This equation is sufficient for replicating the behavior of needy mode simulations in spike-driven mode; however, the nature of floating-point number arithmetic could shift the heartbeat times-tamps slightly between both modes. We recommend using  $\Delta t$ -steps equal to a power of 2 as that is more resistant to floating-point precision errors.

The leak operation (see Equation 3) is a discretization of the differential equation for the neuron behaviour (see Equation 1). As noted before, when no spikes arrive to the neuron, there is no need to update the state of the neuron. It is possible to determine the state of the neuron if the input current (I(t)) is zero (or constant) over any period of time, which means that we can compute the new state at once instead of needlessly applying the leak rule many times. This new computation is called the big-leak operation and it is equal to:

$$V(t) = V_e + e^{\frac{-t}{\tau}} \times (V_i - V_e)$$
(6)

where *t* is the time elapsed since the state of the neuron was last computed.

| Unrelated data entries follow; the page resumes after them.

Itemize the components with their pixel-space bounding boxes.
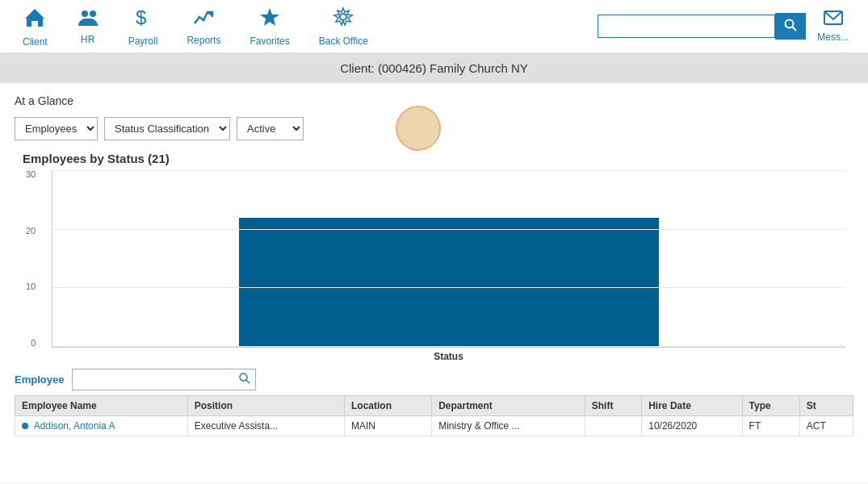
svg-point-11: [240, 373, 247, 381]
status-classification-dropdown[interactable]: Status Classification: [104, 117, 230, 140]
backoffice-icon: [333, 6, 354, 32]
employee-table: Employee Name Position Location Departme…: [15, 395, 853, 436]
chart-bar-active: [239, 218, 659, 347]
favorites-icon: [259, 6, 280, 32]
client-bar: Client: (000426) Family Church NY: [0, 53, 868, 83]
svg-line-12: [246, 380, 249, 383]
y-label-0: 0: [26, 339, 36, 348]
col-header-shift: Shift: [585, 396, 641, 416]
cell-status: ACT: [799, 416, 853, 436]
search-bar: [598, 13, 806, 40]
col-header-status: St: [799, 396, 853, 416]
nav-payroll[interactable]: $ Payroll: [114, 0, 173, 52]
col-header-type: Type: [742, 396, 799, 416]
svg-point-8: [786, 20, 794, 28]
status-dot: [22, 423, 28, 429]
chart-area: [52, 170, 845, 348]
employee-link[interactable]: Addison, Antonia A: [34, 420, 115, 432]
y-label-10: 10: [26, 282, 36, 291]
cell-department: Ministry & Office ...: [432, 416, 585, 436]
cell-hiredate: 10/26/2020: [642, 416, 742, 436]
cell-position: Executive Assista...: [187, 416, 344, 436]
svg-point-3: [82, 10, 88, 17]
col-header-position: Position: [187, 396, 344, 416]
main-content: At a Glance Employees Status Classificat…: [0, 83, 868, 483]
nav-payroll-label: Payroll: [128, 35, 158, 47]
search-button[interactable]: [775, 13, 806, 40]
nav-client[interactable]: Client: [8, 0, 62, 52]
messages-label: Mess...: [817, 31, 849, 43]
y-label-20: 20: [26, 227, 36, 236]
cell-shift: [585, 416, 641, 436]
filter-row: Employees Status Classification Active I…: [15, 117, 853, 140]
nav-favorites[interactable]: Favorites: [235, 0, 304, 52]
table-header-row: Employee Name Position Location Departme…: [15, 396, 853, 416]
svg-marker-6: [260, 8, 279, 26]
cell-type: FT: [742, 416, 799, 436]
svg-rect-2: [31, 21, 38, 27]
cell-location: MAIN: [345, 416, 432, 436]
cell-name: Addison, Antonia A: [15, 416, 188, 436]
client-icon: [23, 6, 46, 33]
col-header-name: Employee Name: [15, 396, 188, 416]
nav-backoffice-label: Back Office: [319, 35, 368, 47]
nav-messages[interactable]: Mess...: [806, 0, 860, 52]
reports-icon: [193, 7, 214, 31]
client-name: Client: (000426) Family Church NY: [340, 61, 528, 75]
employee-label[interactable]: Employee: [15, 373, 64, 386]
y-axis-labels: 30 20 10 0: [26, 170, 36, 348]
nav-backoffice[interactable]: Back Office: [304, 0, 383, 52]
payroll-icon: $: [134, 6, 152, 32]
nav-reports[interactable]: Reports: [172, 0, 235, 52]
employee-search-row: Employee: [15, 369, 853, 390]
nav-client-label: Client: [23, 36, 48, 48]
hr-icon: [77, 8, 99, 31]
at-a-glance-title: At a Glance: [15, 94, 853, 107]
col-header-hiredate: Hire Date: [642, 396, 742, 416]
active-circle-highlight: [396, 106, 441, 151]
svg-point-7: [340, 14, 346, 20]
svg-text:$: $: [136, 6, 146, 27]
chart-title: Employees by Status (21): [23, 152, 845, 165]
col-header-department: Department: [432, 396, 585, 416]
col-header-location: Location: [345, 396, 432, 416]
svg-marker-1: [25, 9, 44, 19]
bar-wrapper: [52, 170, 845, 347]
table-row: Addison, Antonia A Executive Assista... …: [15, 416, 853, 436]
employee-search-button[interactable]: [234, 369, 255, 390]
svg-line-9: [793, 27, 797, 31]
employee-search-input-container: [72, 369, 256, 390]
x-axis-label: Status: [52, 351, 845, 362]
chart-container: Employees by Status (21) 30 20 10 0: [15, 152, 853, 362]
nav-hr-label: HR: [81, 34, 94, 45]
svg-point-4: [90, 10, 96, 17]
nav-favorites-label: Favorites: [249, 35, 289, 47]
nav-hr[interactable]: HR: [62, 0, 114, 52]
top-navigation: Client HR $ Payroll Reports: [0, 0, 868, 53]
search-input[interactable]: [598, 15, 775, 38]
employees-dropdown[interactable]: Employees: [15, 117, 98, 140]
nav-reports-label: Reports: [187, 35, 220, 46]
active-dropdown[interactable]: Active Inactive All: [237, 117, 304, 140]
y-label-30: 30: [26, 170, 36, 179]
employee-search-field[interactable]: [73, 371, 234, 389]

All of Doryta's capabilities described until now are encapsulated under two modules: the neuron driver module and the neuron model module. The driver module can be configured through a single function that accepts one argument, a pointer to a struct. Through this struct, each PE loads the parameters for all neurons and their input spikes. The model module contains the leak, integrate and fire operations for all neuron models.

Lastly, Doryta contains two additional modules: layouts and modelloaders. The former determines how neurons are mapped into PEs and how they are connected to each other. The latter defines several hardwired models and a mechanism to load from disk.

*3.1.4 LP Mapping and Layouts.* Neurons are assigned in groups to each PE. In Doryta, a batch of neurons is reserved to a range of PEs. There can be as many batches as necessary for any simulation.

SIGSIM-PADS '22, June 8-10, 2022, Atlanta, GA, USA



Figure 5: Mapping configurations. Top: A single fully connected network with 28 neurons. Bottom: 3-layer SNN with dimensions [5 10 16 2] (input 5, output 2).

Figure 5 shows two different mappings using the same number of neurons.

On top of the neuron mapping, we have the connections between neurons, the synapses. There are two kinds of connections defined in Doryta currently: 'all-to-all' connections and 2D convolutional connections. An all-to-all connection is defined from a range of output neurons to a range of receiving neurons. The total number of synapses in a all-to-all connection is equal to the number of output neurons times the number of receiving neurons. One possible SNN that can be built out of these components is a simple fully connected layer (see an example in Section 4.2). A 2D convolutional connection is also defined between a range of output neurons and receiving neurons, but it also requires the input image width, the parameters of the kernel (width and height), and the padding and striding of the kernel, both horizontally and vertically. The total number of synapses for the convolutional connection is at most  $K_w \times K_h \times N_r$ where  $N_r$  is the total number of receiving neurons, and  $K_w$  and  $K_h$  are the width and height of the kernel. Note that the number of connections/synapses for a convolutional connection are much smaller than for an all-to-all connection.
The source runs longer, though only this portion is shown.